After years of double-digit growth, the World Bank is predicting a worldwide drop of 7–10 percent in remittance flows this year. Haiti has so far bucked the trend in Latin America and the Caribbean of declining remittances, but the outlook remains precarious for the small Caribbean country.
“Thankfully, the fall in remittances is not as bad as we expected, but with the population in Haiti growing at 2 percent a year, it is not going to be a good year,” said Corinne Delechat of the International Monetary Fund. “Remittances are the one thing that keep many families going in Haiti.”
Money sent home by Haiti’s sizable diaspora represents the single largest source of foreign currency for the country and makes up over a quarter of its GDP, according to the Inter-American Development Bank. The amounts remitted are typically small—perhaps $100 a month—but in 2008, they totaled $1.25 billion, 2!/2 times the value of exports. The money is used to meet basic needs like food, housing, and education.
Just over an hour’s flight from the United States, Haiti is the poorest country in the western hemisphere. Its recent history has been pockmarked by violence, political instability, scarce resources, and natural disasters. According to the United Nations, 80 percent of the population live on $2 or less a day.
Earlier this year, analysts were predicting that Haiti, like the rest of the world, would see a sharp fall in remittances off the back of the economic slump in North America—home to the majority of the two million Haitians living abroad. Contrary to expectations, however, the level of remittances not only remained steady, but has even seen a slight increase.

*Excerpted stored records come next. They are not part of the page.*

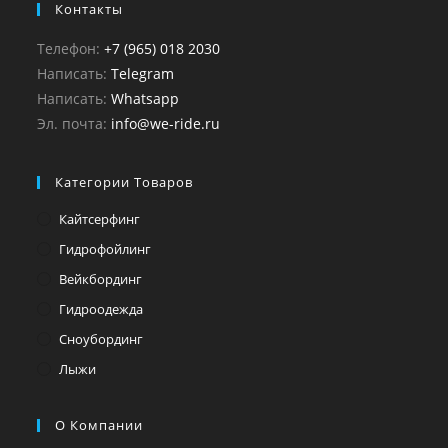
Контакты
Телефон:
+7 (965) 018 2030
Написать:
Telegram
Написать:
Whatsapp
Эл. почта:
info@we-ride.ru
Категории Товаров
Кайтсерфинг
Гидрофойлинг
Вейкбординг
Гидроодежда
Сноубординг
Лыжи
О Компании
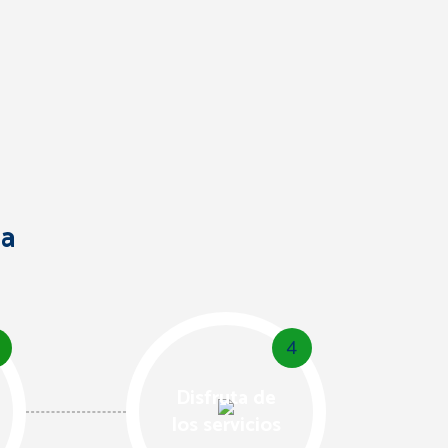
ia
4
Disfruta de
los servicios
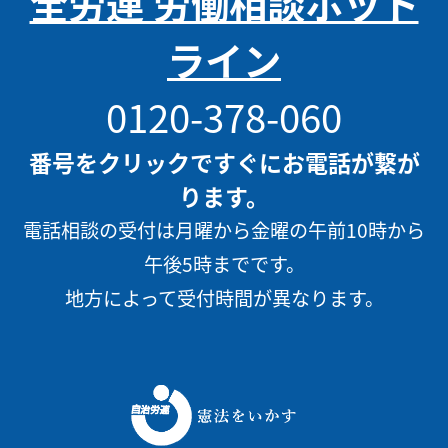
全労連 労働相談ホット
ライン
0120-378-060
番号をクリックですぐにお電話が繋が
ります。
電話相談の受付は月曜から金曜の午前10時から
午後5時までです。
地方によって受付時間が異なります。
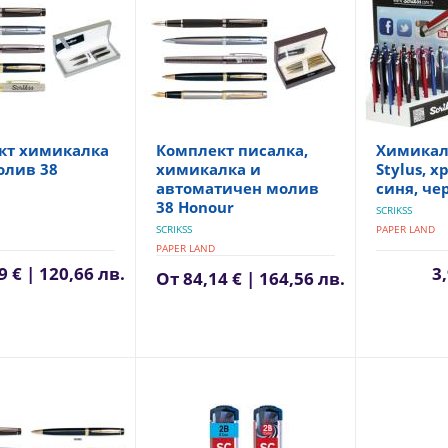
кт химикалка
Комплект писалка,
Химикалк
олив 38
химикалка и
Stylus, х
автоматичен молив
синя, че
38 Honour
SCRIKSS
SCRIKSS
PAPER LAND
PAPER LAND
9 € | 120,66 лв.
3,
От
84,14 € | 164,56 лв.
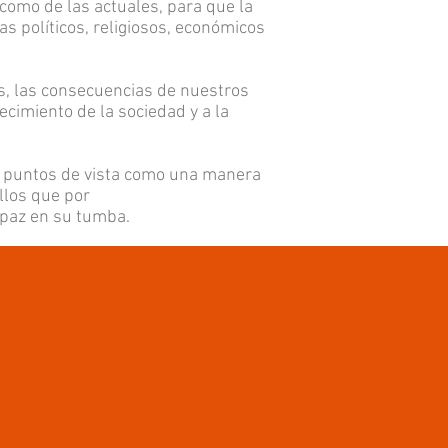
como de las actuales, para que la
s políticos, religiosos, económicos
as, las consecuencias de nuestros
ecimiento de la sociedad y a la
us puntos de vista como una manera
llos que por
, paz en su tumba.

“Haiti is a country of such profound need that relatives abroad know the alternative if they stop sending money, so they are even more conscious of the need to send,” says Gregory Watson of the Inter-American Development Bank.
It is this that drives Picard’s cousin, Claude Bruno, to continue sending money, despite his own needs. At an age when many of his peers have started to think about retirement, the 61-year-old spends 8 hours a day in a hot, damp room washing dishes for the inhabitants of a nursing home in New Jersey.
The global slowdown and the 9.5 percent unemployment rate in the United States is causing immigrants there to send less money to family throughout Latin America and the Caribbean. Analysts believe the sustained level of support to Haiti could be because the remittances are typically small, and so are more likely to be immune to fluctuating personal circumstances, while those sectors in which Haitian migrants are concentrated, such as the service sector, have been less affected by the downturn.
That is small comfort for Francette Picard who is facing eviction from her home and resists going to the doctor to get treatment for headaches brought on by stress. “After midnight, I cannot sleep until the sun rises for thinking. Sometimes, I ask myself: What am I going to give to the children in the morning? I have to make their lunchboxes but you can’t sleep when you don’t have a penny.”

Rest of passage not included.